Letter Serial Correlation points to languages evolution


This essay has been called to life by Steve Reuland’s post to Panda’s Thumb titled “What good is half an underlying language structure?” ( www.pandasthumb.org/pt-archives/000853.html ) which refers to Carl Zimmer’s posts to Loom (http://www.corante.com/loom/archive[…]part_one.php and http://www.corante.com/loom/archive[…]part_two.php ). One point touched upon in passing by Zimmer and by some comments’ writers, was the question of whether or not natural languages have all evolved from the same proto-language.

Such an idea was, in particular, strongly pushed by Academician Nikolay Marr in the USSR. For some 30 years Marr had been acclaimed in the USSR as the greatest linguist of all times, whose teachings were supposedly in full agreement with Marxism-Leninism. Then, suddenly, in 1950, Stalin changed his mind and millions of copies of a thin booklet were published whose author was claimed to be Stalin himself. It explained what the “genuine Marxist linguistics” is. In this booklet Marr was claimed to be a pseudo-scientist and his theory denounced as anti-Marxist.

As I understand, the notion of a single proto-language is shared by many linguists.

I would like to briefly report on some data which, I believe, provide strong empirical support to the notion of the intrinsic unity of all natural languages, specifically evident in their written form. The experimental data in question have been obtained in a work which was conducted a few years ago by myself and Brendan McKay of the Australian National University (Canberra).

We developed a new method for a statistical analysis of texts dubbed Letter Serial Correlation (LSC).
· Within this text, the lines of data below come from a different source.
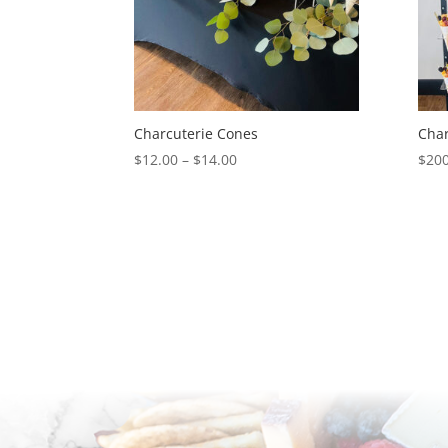
Charcuterie Cones
Char
Price
$
12.00
–
$
14.00
$
200
range:
$12.00
through
$14.00
Available for pick-up or delivery in Phoenix
Scottsdale, and Arizona metropolitan area.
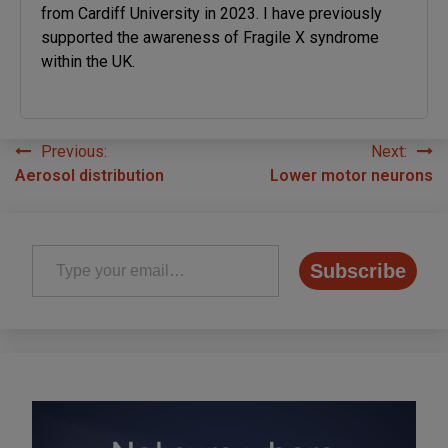
from Cardiff University in 2023. I have previously
supported the awareness of Fragile X syndrome
within the UK.
Previous:
Next:
Post
Aerosol distribution
Lower motor neurons
navigation
Type your email…
Subscribe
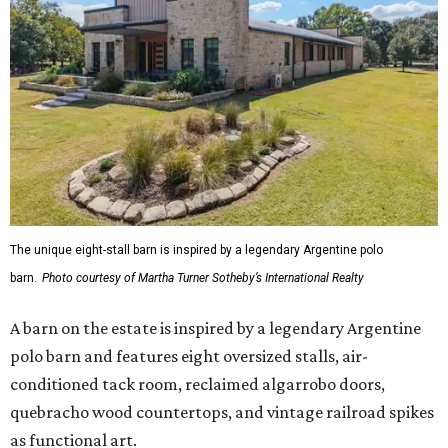
The unique eight-stall barn is inspired by a legendary Argentine polo
barn.
Photo courtesy of Martha Turner Sotheby’s International Realty
A barn on the estate is inspired by a legendary Argentine
polo barn and features eight oversized stalls, air-
conditioned tack room, reclaimed algarrobo doors,
quebracho wood countertops, and vintage railroad spikes
as functional art.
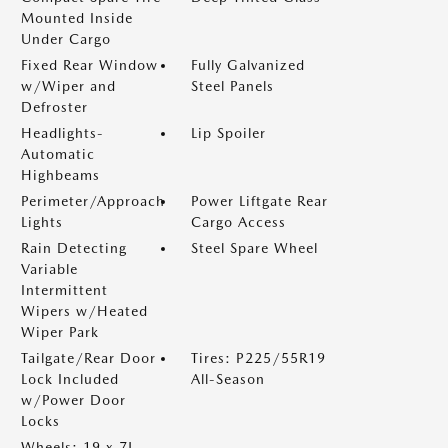
Mounted Inside
Under Cargo
Fixed Rear Window
Fully Galvanized
w/Wiper and
Steel Panels
Defroster
Headlights-
Lip Spoiler
Automatic
Highbeams
Perimeter/Approach
Power Liftgate Rear
Lights
Cargo Access
Rain Detecting
Steel Spare Wheel
Variable
Intermittent
Wipers w/Heated
Wiper Park
Tailgate/Rear Door
Tires: P225/55R19
Lock Included
All-Season
w/Power Door
Locks
Wheels: 19 x 7J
Although we have conducted hundreds of measurements on many texts in 12 languages as well as on a number of gibberish strings created in various ways (and also on the famous Voynich manuscript often referred to as the “most mysterious manuscript in the world”), so far our results have only been reported in a series of articles on my personal website ( http://members.cox.net/marperak/Texts). Twice during recent years we had a paper prepared for an international journal on computational linguistics with a concise presentation of our method and the results obtained, but in both cases we opted for postponing the planned publication because each time some new modifications improving the method came to mind. Besides, both myself and Brendan have been busy with other projects and did not devote as much time to LSC as it, perhaps, deserved.

The data obtained by the LSC method demonstrated the intrinsic unity of the structure of all studied languages (Hebrew, Aramaic, Greek, Latin, English, German, Italian, Spanish, Russian, Czech, Finnish, and Yiddish). Most of the biblical texts (both in Hebrew and in translations) as well as such diverse texts as Moby Dick, The Song of Hiawatha, Macbeth, UN convention on Sea Trade, Tolstoy’s War and Piece (in the Russian original and in translations), the full text of a Russian newspaper, and many others, were studied.

I believe our data vividly show that all meaningful texts, regardless of language, authorship, etc, have the same intrinsic structure, in particular reflected in the existence in all meaningful texts of what we called the Average Domain of Minimal Letter Variability (ADMLV). Gibberish strings, both highly ordered and highly disordered, do not possess this feature.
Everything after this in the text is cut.